# THE TASK
Please return every line in the following data that includes the string "Held".

ENTRIES SUPPLIED: Begin

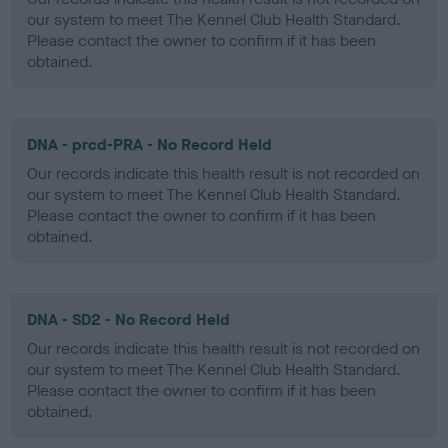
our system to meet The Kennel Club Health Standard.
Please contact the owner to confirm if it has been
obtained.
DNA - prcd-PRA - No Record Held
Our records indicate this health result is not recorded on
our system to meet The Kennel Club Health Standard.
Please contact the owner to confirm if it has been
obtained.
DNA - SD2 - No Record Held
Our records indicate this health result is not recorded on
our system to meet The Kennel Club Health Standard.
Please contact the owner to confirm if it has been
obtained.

ENTRIES SUPPLIED: End
ENTRIES SUPPLIED: Begin

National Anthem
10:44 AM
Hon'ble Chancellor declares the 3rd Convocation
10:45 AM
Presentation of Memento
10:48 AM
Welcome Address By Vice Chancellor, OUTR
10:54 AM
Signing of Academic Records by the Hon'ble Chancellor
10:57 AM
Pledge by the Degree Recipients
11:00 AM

ENTRIES SUPPLIED: End

# SOLUTION BELOW
DNA - prcd-PRA - No Record Held
DNA - SD2 - No Record Held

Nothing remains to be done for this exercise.